> **Work to be completed**
Could you restate the data word for word and drop the pictures?

• • • •

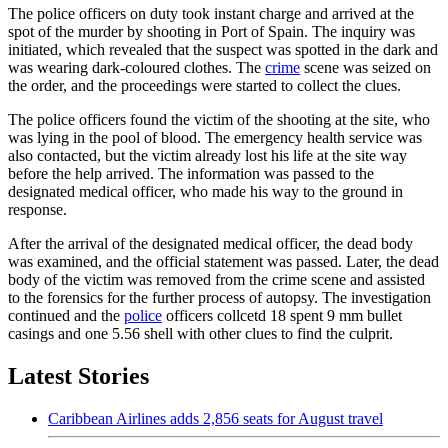
The police officers on duty took instant charge and arrived at the
spot of the murder by shooting in Port of Spain. The inquiry was
initiated, which revealed that the suspect was spotted in the dark and
was wearing dark-coloured clothes. The
crime
scene was seized on
the order, and the proceedings were started to collect the clues.
The police officers found the victim of the shooting at the site, who
was lying in the pool of blood. The emergency health service was
also contacted, but the victim already lost his life at the site way
before the help arrived. The information was passed to the
designated medical officer, who made his way to the ground in
response.
After the arrival of the designated medical officer, the dead body
was examined, and the official statement was passed. Later, the dead
body of the victim was removed from the crime scene and assisted
to the forensics for the further process of autopsy. The investigation
continued and the
police
officers collcetd 18 spent 9 mm bullet
casings and one 5.56 shell with other clues to find the culprit.
Latest Stories
Caribbean Airlines adds 2,856 seats for August travel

• • • •

> **Exercise answer**
The police officers on duty took instant charge and arrived at the
spot of the murder by shooting in Port of Spain. The inquiry was
initiated, which revealed that the suspect was spotted in the dark and
was wearing dark-coloured clothes. The
crime
scene was seized on
the order, and the proceedings were started to collect the clues.
The police officers found the victim of the shooting at the site, who
was lying in the pool of blood. The emergency health service was
also contacted, but the victim already lost his life at the site way
before the help arrived. The information was passed to the
designated medical officer, who made his way to the ground in
response.
After the arrival of the designated medical officer, the dead body
was examined, and the official statement was passed. Later, the dead
body of the victim was removed from the crime scene and assisted
to the forensics for the further process of autopsy. The investigation
continued and the
police
officers collcetd 18 spent 9 mm bullet
casings and one 5.56 shell with other clues to find the culprit.
Latest Stories
Caribbean Airlines adds 2,856 seats for August travel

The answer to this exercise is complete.